After the review is conducted, the subject is the only person who gets a copy of the report. The manager gets group and organizational data, but no individual information. While giving the data could increase accountability and enable the manager to quantifiably track progress, there are a variety of pitfalls to giving the manager a copy of the report. Here are a few examples:

  • People will fear the process.
  • Feedback comments will not be as constructive.
  • Scores may be higher.
  • Data can become a weapon, not a development tool.
  • The manager may lack the ability to interpret the data appropriately.
  • The manager may reprimand the employee for not doing well.

Another consideration in skip-level reviews is whether feedback should be linked to performance appraisals. While skip-level reviews or 360-degree feedback and performance appraisals can be complementary, they should not be linked. If 360 is linked to compensation decisions, it loses its power as a development tool. With compensation as the outcome, individuals quickly will learn how to play the game, a.k.a., "I'll scratch your back if you scratch mine."
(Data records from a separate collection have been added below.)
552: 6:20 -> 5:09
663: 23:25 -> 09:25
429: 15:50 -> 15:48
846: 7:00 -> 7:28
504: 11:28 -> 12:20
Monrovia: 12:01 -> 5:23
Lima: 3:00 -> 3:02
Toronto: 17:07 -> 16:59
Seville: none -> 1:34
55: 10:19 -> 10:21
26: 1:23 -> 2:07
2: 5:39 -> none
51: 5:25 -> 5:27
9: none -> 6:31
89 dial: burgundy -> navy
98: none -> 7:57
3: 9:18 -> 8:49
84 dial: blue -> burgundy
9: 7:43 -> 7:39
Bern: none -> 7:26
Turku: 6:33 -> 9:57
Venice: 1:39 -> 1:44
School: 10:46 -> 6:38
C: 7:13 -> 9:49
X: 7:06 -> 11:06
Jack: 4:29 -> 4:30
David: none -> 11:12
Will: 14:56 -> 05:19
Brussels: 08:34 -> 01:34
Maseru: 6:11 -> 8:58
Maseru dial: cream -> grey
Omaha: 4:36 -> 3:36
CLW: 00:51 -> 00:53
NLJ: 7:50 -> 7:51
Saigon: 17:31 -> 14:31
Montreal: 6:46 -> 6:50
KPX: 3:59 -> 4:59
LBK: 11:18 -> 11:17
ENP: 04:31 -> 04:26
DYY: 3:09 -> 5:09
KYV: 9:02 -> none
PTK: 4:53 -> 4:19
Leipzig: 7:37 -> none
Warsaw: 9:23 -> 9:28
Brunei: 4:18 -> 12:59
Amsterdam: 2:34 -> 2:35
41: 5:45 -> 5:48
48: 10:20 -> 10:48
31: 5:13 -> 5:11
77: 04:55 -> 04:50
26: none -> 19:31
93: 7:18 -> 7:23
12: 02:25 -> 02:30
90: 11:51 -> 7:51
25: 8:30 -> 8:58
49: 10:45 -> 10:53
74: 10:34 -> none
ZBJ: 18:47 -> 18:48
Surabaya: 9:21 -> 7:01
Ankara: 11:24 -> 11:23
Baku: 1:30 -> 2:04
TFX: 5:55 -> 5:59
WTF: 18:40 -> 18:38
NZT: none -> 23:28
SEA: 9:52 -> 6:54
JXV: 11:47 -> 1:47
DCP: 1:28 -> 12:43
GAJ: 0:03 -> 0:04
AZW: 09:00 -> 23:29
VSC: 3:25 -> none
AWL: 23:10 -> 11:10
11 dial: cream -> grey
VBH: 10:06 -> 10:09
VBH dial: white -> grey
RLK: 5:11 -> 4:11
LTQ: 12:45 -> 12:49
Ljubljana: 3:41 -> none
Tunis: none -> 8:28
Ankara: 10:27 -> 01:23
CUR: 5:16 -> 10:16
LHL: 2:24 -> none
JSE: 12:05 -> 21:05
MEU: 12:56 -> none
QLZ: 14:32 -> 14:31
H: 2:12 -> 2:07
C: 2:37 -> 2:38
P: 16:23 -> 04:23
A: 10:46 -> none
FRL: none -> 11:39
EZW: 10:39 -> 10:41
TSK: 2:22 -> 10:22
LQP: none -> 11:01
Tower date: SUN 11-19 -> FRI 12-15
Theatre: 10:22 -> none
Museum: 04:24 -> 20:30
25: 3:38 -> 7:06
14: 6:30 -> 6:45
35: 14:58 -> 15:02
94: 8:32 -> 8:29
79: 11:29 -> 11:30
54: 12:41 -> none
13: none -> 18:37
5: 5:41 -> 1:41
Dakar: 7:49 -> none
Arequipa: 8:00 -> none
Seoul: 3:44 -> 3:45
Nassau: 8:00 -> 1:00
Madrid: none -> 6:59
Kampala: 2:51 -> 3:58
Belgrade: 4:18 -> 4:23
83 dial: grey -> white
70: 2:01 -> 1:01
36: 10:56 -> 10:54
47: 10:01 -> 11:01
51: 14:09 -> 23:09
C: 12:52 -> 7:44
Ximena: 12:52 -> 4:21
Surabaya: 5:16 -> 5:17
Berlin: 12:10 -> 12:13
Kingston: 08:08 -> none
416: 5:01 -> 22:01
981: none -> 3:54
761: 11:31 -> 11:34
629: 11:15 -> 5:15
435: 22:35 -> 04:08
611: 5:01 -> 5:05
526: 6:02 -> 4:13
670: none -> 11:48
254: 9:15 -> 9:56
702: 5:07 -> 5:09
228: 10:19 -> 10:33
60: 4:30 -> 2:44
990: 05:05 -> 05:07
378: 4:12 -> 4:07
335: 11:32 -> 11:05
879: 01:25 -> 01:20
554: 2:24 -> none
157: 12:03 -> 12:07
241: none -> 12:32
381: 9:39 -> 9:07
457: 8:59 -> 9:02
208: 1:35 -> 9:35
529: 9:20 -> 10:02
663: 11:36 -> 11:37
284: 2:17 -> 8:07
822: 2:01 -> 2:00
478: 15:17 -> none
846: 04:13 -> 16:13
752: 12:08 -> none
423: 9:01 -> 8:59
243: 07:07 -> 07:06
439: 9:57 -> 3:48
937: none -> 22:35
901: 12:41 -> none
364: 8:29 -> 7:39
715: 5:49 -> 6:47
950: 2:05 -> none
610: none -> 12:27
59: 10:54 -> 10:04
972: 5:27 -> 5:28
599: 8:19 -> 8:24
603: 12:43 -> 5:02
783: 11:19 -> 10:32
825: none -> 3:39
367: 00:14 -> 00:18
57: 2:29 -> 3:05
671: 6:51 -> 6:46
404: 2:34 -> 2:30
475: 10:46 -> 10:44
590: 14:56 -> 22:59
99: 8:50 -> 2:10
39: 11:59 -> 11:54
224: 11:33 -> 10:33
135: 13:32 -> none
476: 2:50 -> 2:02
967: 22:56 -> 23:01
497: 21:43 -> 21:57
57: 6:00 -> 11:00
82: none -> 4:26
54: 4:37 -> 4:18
If ratings are lower than expected, morale can decrease when the review is linked to performance appraisal. However, when low scores are used purely for development, the scores tend to be viewed as constructive feedback. Be sure that team members are coached on the rating scale so feedback is consistent across the board.

Introducing skip-level reviews to a potentially resistant organization isn’t insurmountable. First, start at the top and conduct a pilot. Directly address, up front, the issues that are at the source of the resistance, and focus on the benefits for the individual or group. When possible, use an external consultant to minimize fears of confidentiality and inappropriate data usage.

Are skip-level reviews ever inappropriate? In some cases, yes. For example, if the person receiving feedback is too new to the group or organization, there probably aren’t enough respondents who truly understand the full scope of the individual's responsibilities. In addition, during a time of major change like a merger or acquisition, skip-level review may not be very effective because the staff is focused on other, more important, efforts. An environment with a high degree of mistrust is a red flag that also would inhibit the process.

Skip-level reviews or 360-degree feedback can be a cost-effective, measurable method to the appraisal process. Before embarking on any sudden or short-term change to the way appraisals are currently conducted, consult with your performance measurement advisor for his or her feedback.